When it comes to comfort food shepherd’s pie is top of the list. It is the ultimate Winter warmer, oozing comfort. From the rich hardy filling topped off with buttery creamy mash and baked all in one pan till just crisp, there is just nothing better. Hungry yet?
You have probably noticed I’m a lover of the one pot wonders. Though technically this uses two pots but you get the gist. Meals served from one pot or pan make family meal time so much easier and not to mention less washing up. Serve out as much as each person likes and if there is any left overs makes perfect next day lunches. They are also great meals to prepare ahead of time to freeze or put in the fridge for later. I often food prep dinners just before the afternoon school run and the madness of after school sports activities. I know that when I get back home usually right on dinner time, it only takes a few minutes to heat up or whack in the oven to cook which saves a lot of headaches from the kids nagging and whining that they are starving and when is dinner going to be ready. A little preparation saves a lot of stress afterwards. You could always do this on a weekend too it’s good to keep in the fridge for a few days.
I have changed up the traditional recipe which is usually made with minced beef and used chicken mince instead and added the lentils for extra iron, fibre and protein benefits. Great way to add pulses into your diet, also giving it a soft texture that works so nicely with this kind of meal. Switched the white potatoes with sweet potatoes for they are lower on the glycemic index and higher vitamin A and C levels than the ordinary spud.
Chicken & Lentil Shepherds Pie
The ultimate Winter warmer dish that oozes comfort that's hardy and creamy all in one pan
1 tbs EV Olive oil
1 large brown onion, finely chopped
2 cloves garlic, crushed
500g organic free range chicken mince
2 celery stalks, finely diced
1 carrot, finely diced
1 zucchini, finely diced
1 tsp sweet paprika
400g can lentils
400g can diced tomatoes
1/2 cup chicken stock or water
handful of fresh parsley and oregano, finely chopped
salt and pepper to taste
800g sweet potato, peeled and roughly chopped
- Preheat oven 180’C
- Heat oil in a large pot or oven proof pan over medium heat heat, add onion, garlic and cook till softens for 4-5mins
- Add chicken mince and cook for further 5 mins. Add celery, carrot, zucchini and paprika and cook stirring for a few minutes till vegetables start to soften.

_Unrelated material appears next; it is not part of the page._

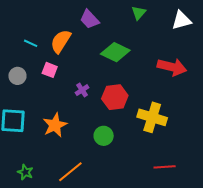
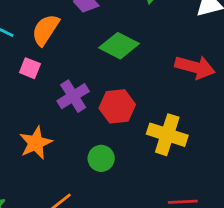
purple cross: (82, 90) -> (73, 96), size x1.6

- Add lentils, diced tomatoes, chicken stock and bring to the boil
- Reduce the heat to low and simmer for 30mins until the sauce has reduced and thickened, checking and stirring occasionally
- Stir through herbs and season to taste
- Meanwhile bring water in a saucepan to the boil, add sweet potatoes and a tsp of salt
- Boil sweet potatoes 15 mins or until tender, drain, add butter, with a potato masher mash till smooth
- If not using an oven proof pan transfer chicken mixture into a oven proof baking dish, then top with sweet potato mash
- Cook in a preheated oven for 30mins, sprinkle some grated parmesan and extra parsley on top then let it rest for 10mins before serving
Note- If you a like, add one white potato with the sweet potato for a thicker creamier consistency.